[Opening Data for the task section]
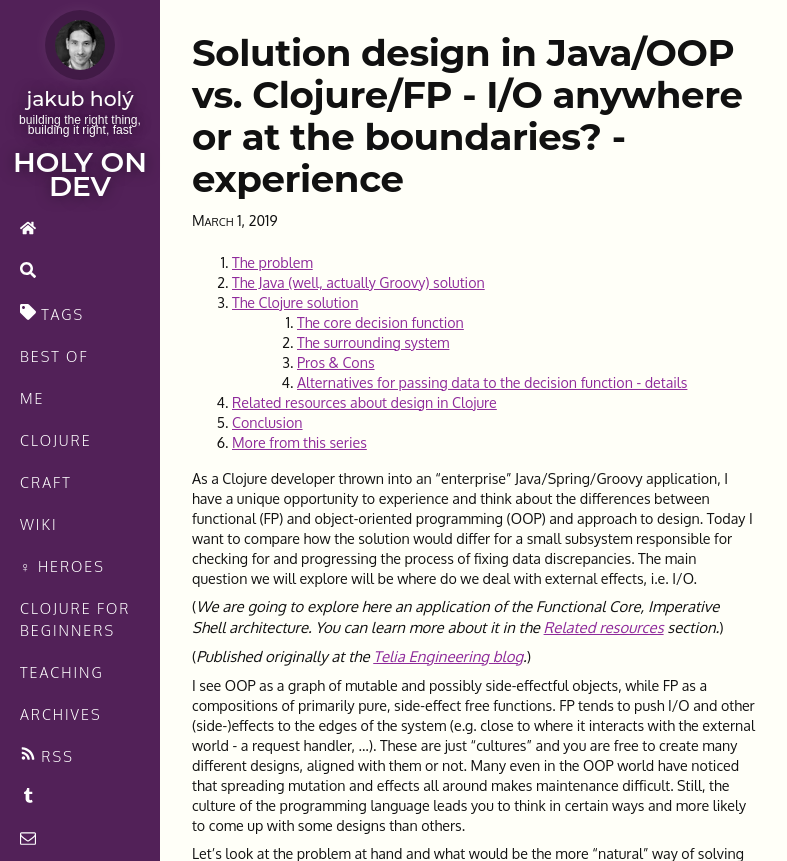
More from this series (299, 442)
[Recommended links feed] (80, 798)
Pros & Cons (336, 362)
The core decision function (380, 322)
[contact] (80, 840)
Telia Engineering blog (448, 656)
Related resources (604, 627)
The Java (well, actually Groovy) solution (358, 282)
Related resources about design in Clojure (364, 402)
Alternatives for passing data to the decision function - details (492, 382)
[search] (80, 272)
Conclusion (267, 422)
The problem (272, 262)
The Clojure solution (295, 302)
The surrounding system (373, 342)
[Closing Data for the task section]
[Opening Data for the task section]
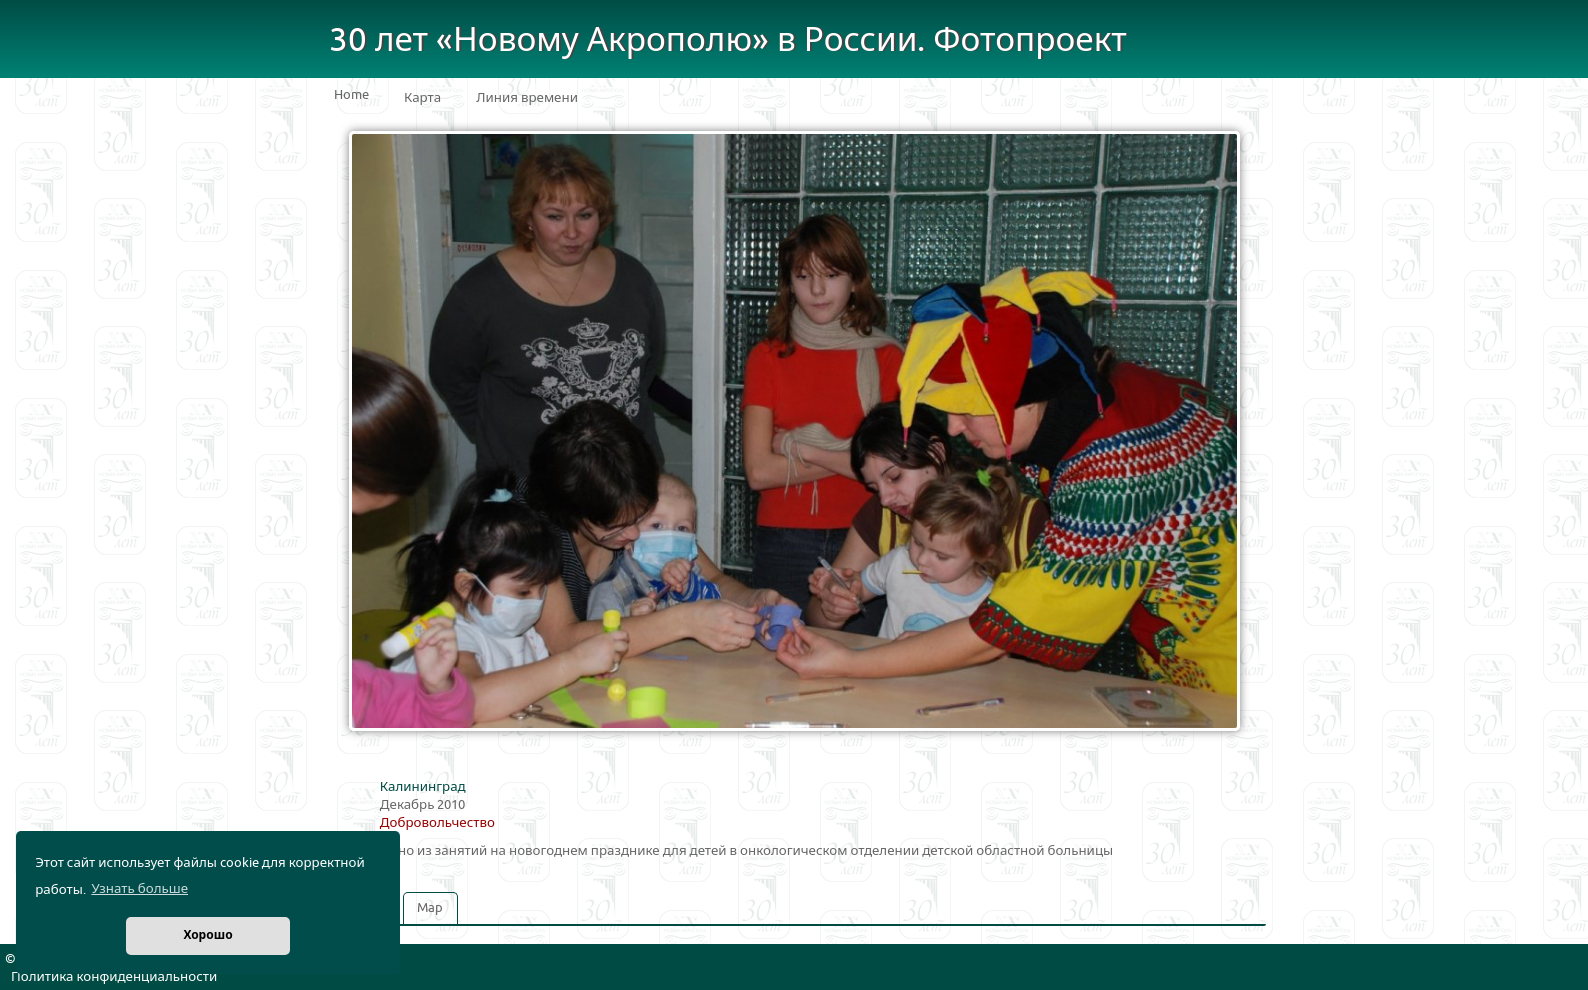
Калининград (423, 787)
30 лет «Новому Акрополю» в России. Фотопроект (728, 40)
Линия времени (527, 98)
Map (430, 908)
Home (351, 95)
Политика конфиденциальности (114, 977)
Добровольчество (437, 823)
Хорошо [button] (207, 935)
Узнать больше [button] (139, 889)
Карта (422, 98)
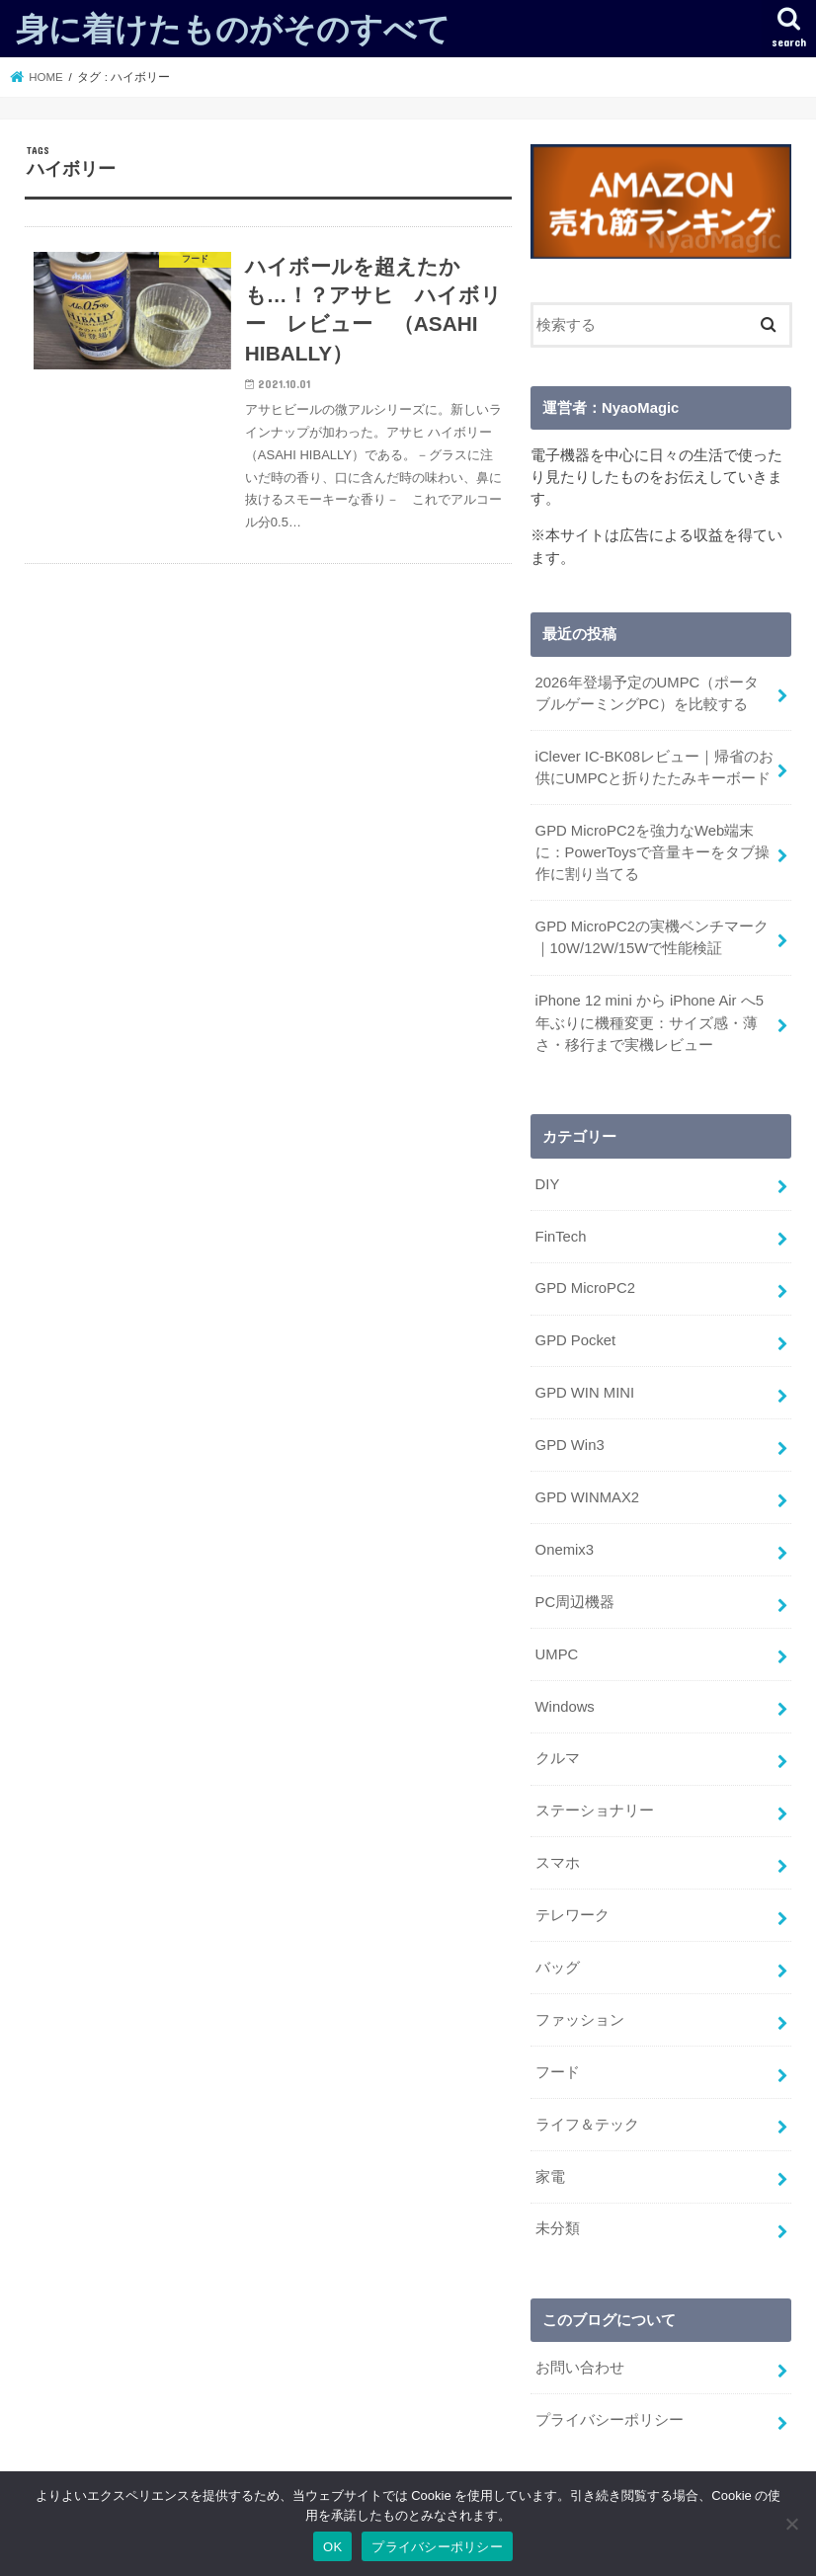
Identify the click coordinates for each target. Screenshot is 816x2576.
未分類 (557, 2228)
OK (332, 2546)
[Closing Data for the task section]
#### [Task instructions]
Scan the entries above for the string "decision" and copy each line that contains it.

#### [Task answer]
The core decision function (380, 322)
Alternatives for passing data to the decision function - details (492, 382)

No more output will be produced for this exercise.